YOUR INSTRUCTIONS
Report back every line from the entries below in which the word "Google" occurs.
===== RAW DATA
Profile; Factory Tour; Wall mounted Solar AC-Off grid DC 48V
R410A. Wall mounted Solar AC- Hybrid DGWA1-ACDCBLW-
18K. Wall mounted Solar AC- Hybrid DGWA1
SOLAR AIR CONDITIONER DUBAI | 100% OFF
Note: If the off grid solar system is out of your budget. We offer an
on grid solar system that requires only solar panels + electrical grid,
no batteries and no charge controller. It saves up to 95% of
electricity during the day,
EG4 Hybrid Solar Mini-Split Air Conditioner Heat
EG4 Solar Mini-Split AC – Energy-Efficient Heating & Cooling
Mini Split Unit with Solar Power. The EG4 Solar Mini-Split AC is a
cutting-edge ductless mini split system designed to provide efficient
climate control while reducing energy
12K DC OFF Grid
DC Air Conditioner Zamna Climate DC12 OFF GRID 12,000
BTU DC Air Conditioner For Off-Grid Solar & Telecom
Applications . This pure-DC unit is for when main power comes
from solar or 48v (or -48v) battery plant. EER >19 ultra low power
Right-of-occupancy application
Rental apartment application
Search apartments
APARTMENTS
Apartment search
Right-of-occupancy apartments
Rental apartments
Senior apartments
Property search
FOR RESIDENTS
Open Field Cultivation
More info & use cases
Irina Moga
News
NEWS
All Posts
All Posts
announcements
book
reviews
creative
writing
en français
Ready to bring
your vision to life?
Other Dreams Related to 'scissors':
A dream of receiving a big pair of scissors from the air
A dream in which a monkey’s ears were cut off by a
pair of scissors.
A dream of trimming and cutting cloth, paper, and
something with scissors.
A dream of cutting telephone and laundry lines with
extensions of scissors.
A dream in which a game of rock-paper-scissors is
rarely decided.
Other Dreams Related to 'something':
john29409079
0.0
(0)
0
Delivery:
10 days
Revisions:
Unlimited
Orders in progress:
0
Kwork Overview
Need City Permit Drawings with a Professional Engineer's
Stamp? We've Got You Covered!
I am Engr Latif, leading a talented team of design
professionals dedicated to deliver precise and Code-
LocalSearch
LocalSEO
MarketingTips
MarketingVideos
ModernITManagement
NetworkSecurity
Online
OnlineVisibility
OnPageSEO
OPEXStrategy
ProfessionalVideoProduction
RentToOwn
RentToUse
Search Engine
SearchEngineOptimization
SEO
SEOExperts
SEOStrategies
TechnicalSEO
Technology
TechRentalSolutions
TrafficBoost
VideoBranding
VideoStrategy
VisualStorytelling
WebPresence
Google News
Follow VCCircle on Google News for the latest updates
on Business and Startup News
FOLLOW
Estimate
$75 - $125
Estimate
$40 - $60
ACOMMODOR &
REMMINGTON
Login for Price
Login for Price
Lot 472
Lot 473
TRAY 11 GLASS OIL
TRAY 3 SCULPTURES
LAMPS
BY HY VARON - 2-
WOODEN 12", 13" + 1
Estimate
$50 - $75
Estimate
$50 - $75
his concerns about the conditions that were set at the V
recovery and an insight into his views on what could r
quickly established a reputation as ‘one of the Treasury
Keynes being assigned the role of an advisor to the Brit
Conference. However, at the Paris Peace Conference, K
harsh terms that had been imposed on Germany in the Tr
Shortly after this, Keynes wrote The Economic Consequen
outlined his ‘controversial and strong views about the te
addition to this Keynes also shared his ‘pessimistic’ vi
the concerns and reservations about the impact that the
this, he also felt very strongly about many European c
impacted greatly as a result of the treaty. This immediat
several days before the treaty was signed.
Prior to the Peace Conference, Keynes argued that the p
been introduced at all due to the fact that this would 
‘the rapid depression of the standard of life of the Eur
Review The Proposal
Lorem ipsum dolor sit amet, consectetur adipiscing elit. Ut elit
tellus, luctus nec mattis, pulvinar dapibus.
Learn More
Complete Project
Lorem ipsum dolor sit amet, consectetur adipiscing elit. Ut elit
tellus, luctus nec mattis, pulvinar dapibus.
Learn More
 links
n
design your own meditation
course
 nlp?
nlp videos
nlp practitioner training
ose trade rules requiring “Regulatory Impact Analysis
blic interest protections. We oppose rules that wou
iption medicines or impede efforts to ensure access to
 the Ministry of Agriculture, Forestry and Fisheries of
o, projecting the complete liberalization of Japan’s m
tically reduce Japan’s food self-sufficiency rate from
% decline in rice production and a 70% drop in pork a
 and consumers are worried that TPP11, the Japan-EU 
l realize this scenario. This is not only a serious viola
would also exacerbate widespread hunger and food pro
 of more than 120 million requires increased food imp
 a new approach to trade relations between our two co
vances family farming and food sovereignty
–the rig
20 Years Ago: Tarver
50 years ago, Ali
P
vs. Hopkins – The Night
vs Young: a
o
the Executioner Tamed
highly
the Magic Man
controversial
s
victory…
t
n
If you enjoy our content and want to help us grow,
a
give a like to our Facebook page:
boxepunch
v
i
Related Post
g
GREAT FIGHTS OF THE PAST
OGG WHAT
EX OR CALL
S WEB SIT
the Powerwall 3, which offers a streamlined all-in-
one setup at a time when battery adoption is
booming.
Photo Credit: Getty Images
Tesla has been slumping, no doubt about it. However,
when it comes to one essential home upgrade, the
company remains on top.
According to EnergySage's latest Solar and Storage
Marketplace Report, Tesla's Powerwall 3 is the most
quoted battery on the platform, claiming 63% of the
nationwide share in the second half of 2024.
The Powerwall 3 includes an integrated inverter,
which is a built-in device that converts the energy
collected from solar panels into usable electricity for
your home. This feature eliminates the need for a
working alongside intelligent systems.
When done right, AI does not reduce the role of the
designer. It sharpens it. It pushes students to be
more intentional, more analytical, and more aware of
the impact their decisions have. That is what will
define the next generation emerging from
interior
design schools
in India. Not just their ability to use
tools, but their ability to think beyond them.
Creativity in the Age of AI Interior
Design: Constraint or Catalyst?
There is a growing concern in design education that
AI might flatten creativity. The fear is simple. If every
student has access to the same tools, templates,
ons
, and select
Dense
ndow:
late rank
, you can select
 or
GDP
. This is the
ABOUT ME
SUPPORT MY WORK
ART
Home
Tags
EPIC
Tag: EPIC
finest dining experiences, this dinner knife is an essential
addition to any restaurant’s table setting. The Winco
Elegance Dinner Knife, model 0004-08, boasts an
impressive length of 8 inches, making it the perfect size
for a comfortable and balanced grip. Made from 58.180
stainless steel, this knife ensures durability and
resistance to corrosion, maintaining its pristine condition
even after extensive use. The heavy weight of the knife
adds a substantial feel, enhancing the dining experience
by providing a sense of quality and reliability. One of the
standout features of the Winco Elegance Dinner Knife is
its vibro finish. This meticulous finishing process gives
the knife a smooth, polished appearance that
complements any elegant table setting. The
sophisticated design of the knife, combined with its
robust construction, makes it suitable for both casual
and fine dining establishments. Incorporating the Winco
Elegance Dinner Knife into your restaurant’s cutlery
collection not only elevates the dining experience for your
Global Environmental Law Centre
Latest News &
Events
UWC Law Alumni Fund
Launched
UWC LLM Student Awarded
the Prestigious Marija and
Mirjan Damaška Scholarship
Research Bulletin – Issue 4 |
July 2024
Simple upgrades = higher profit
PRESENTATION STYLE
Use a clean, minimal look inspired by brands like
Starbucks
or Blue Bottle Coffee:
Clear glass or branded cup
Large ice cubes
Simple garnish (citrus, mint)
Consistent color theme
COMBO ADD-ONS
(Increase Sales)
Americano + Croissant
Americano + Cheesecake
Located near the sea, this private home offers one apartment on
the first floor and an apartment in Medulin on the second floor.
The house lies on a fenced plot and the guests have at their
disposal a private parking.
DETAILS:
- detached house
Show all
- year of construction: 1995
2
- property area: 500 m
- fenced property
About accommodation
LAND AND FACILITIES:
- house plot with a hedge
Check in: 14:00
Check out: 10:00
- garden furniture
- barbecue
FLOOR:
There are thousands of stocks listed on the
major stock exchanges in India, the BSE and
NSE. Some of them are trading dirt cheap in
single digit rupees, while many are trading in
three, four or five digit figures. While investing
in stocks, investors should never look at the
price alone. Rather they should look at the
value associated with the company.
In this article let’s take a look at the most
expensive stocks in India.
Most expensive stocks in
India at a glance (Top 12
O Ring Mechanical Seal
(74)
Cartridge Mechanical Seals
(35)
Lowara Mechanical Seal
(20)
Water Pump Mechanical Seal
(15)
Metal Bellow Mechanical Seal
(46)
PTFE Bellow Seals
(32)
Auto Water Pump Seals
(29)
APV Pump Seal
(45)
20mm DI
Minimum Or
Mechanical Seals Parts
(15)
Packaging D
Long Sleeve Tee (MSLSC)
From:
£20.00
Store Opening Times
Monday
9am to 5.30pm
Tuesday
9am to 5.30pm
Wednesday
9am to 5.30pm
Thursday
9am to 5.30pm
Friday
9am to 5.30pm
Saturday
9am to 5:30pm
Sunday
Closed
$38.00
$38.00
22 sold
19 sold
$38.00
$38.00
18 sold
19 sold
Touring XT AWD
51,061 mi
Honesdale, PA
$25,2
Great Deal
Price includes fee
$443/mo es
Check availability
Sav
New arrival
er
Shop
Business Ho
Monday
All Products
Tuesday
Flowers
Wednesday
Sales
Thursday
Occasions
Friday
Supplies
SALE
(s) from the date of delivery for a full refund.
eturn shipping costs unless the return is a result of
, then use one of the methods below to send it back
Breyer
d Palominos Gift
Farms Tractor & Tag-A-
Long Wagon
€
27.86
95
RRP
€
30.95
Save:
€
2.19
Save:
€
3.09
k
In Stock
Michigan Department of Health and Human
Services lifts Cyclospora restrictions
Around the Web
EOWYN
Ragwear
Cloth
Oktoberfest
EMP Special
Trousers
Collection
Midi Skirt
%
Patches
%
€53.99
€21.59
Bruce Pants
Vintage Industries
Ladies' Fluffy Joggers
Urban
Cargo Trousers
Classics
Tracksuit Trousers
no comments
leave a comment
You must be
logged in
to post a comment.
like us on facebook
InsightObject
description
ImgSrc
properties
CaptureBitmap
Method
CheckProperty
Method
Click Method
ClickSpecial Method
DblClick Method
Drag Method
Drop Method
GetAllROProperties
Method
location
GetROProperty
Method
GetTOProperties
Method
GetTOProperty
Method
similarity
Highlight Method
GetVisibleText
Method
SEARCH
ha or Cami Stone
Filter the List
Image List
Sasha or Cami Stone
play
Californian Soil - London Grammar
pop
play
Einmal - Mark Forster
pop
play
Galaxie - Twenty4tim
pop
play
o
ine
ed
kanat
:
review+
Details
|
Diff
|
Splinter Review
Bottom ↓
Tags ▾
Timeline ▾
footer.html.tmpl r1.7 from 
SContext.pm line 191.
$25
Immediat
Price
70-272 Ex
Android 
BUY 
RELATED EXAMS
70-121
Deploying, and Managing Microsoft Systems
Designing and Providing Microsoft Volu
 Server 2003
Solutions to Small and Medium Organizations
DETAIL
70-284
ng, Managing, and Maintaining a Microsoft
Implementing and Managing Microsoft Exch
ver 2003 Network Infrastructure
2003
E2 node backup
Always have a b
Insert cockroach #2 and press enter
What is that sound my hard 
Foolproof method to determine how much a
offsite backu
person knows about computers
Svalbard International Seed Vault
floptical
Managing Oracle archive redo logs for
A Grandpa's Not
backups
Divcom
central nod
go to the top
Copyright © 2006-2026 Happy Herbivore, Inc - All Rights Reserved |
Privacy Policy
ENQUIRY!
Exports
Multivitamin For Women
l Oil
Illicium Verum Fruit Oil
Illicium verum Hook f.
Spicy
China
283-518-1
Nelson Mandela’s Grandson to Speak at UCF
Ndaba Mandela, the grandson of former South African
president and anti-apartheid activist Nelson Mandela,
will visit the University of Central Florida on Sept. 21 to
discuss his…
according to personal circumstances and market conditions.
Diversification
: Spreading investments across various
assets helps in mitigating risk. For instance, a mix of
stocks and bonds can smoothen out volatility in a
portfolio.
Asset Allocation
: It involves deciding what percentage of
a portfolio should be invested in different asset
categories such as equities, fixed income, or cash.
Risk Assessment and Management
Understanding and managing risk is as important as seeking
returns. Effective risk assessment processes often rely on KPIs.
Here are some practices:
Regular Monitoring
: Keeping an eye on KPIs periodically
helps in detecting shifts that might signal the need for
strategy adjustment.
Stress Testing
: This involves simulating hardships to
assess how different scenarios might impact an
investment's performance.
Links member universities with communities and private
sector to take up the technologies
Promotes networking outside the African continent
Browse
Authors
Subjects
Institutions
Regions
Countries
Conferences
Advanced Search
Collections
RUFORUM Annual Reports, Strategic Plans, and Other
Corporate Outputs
==========
TASK ANSWER
Google News
Follow VCCircle on Google News for the latest updates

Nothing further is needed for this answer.